According to him, the department could prioritise AI for public healthcare, precision agriculture, disaster and climate resilience, intelligent transportation, tourism, multilingual Malayalam language technologies, e-governance, cybersecurity and AI-enabled skilling, while also promoting ethical AI, transparency, data privacy and citizen-centric governance.

Madhu Kumar suggested several high-impact initiatives, including AI-assisted disease prediction and telemedicine systems in public hospitals, AI-based flood and landslide early warning systems, smart mobility and traffic management solutions for urban centres, precision farming advisory platforms for farmers, Malayalam conversational AI assistants for government services and AI-supported personalised learning systems in schools and higher education institutions.

He said establishing AI innovation hubs in universities and technoparks, supporting startups working on Kerala-specific societal challenges and creating AI regulatory sandboxes for responsible deployment could position Kerala as a national leader in trustworthy and sustainable artificial intelligence.

Anoop Ambika, CEO of Kerala Startup Mission, observed that the traditional concept of IT itself was changing rapidly with the emergence of AI-driven systems.

“Earlier, governments delivered public services mainly through software applications. Now voice interfaces will bring a major change. AI will increasingly function as an intelligent agent supporting people.
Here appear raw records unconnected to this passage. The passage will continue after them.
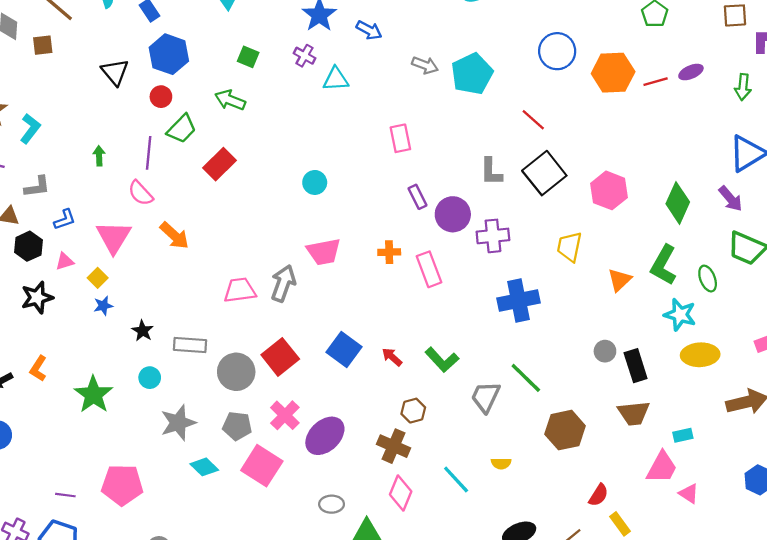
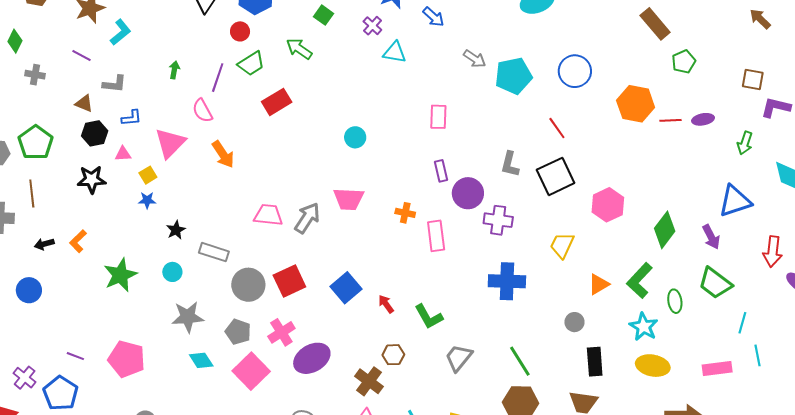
blue circle: (557, 51) -> (575, 71), moved
gray circle: (605, 351) -> (574, 322), moved
green line: (526, 378) -> (520, 361), moved

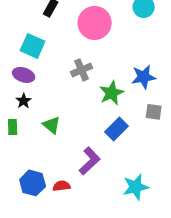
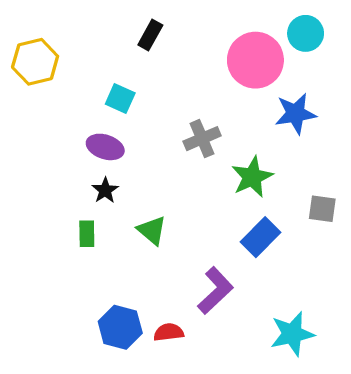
pink circle: (95, 23) -> (255, 60), moved
cyan square: (33, 46) -> (120, 99), size x0.7
blue star: (144, 77) -> (296, 114), moved

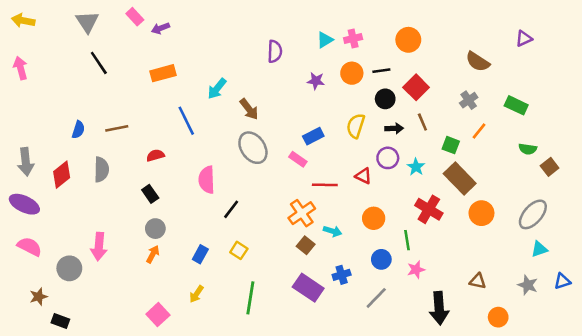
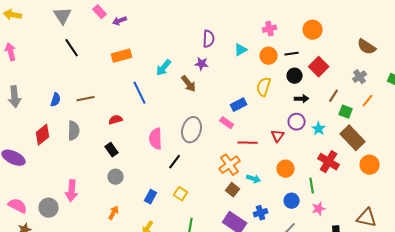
cyan triangle: (325, 40) -> (241, 50), moved
purple star: (316, 81) -> (202, 64), moved
brown line: (422, 122) -> (334, 96), moved, turned 56
yellow semicircle: (356, 126) -> (264, 87), moved
gray ellipse: (253, 148) -> (192, 130), moved, turned 50
gray arrow: (26, 162) -> (15, 97), moved
red triangle: (363, 176) -> (278, 136), turned 40
pink semicircle: (30, 247) -> (18, 206), moved
orange arrow: (153, 254) -> (114, 213), moved
brown triangle: (478, 281) -> (367, 218), size x1.5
Traditional software systems will gradually merge with AI and even physical AI systems such as robotics and sensors,” he said.

According to him, future technologies including AI, robotics, biotechnology and advanced materials such as graphene could together reshape the knowledge economy. “The software and machines may function silently in the background while services become accessible through a single voice command. Such a knowledge economy can accelerate growth significantly,” he said.

Globally, countries are already racing to integrate AI into governance structures. The United Arab Emirates was among the first countries in the world to appoint a Minister of State for Artificial Intelligence in 2017. Since then, the UAE has aggressively adopted AI in governance and public services, while launching a national AI strategy focused on improving government efficiency, attracting global AI companies and building AI infrastructure. Abu Dhabi is now planning to become the world’s first fully AI-powered government by 2027.

Saudi Arabia has established the Saudi Data and Artificial Intelligence Authority (SDAIA) to lead the country’s AI strategy as part of its Vision 2030 initiative aimed at reducing dependence on oil and building a technology-driven economy.

Singapore, meanwhile, has emerged as a global model for AI governance and regulation. The country has launched advanced “agentic AI” systems capable of autonomous decision-making and has introduced detailed frameworks outlining how governments and companies should use AI responsibly.

Experts believe Kerala’s decision to create an exclusive AI department could become more than an administrative experiment. If backed by strong policy, ethical safeguards, public participation and long-term investment, they say the initiative could redefine governance and position Kerala as India’s most ambitious laboratory for people-centric Artificial Intelligence.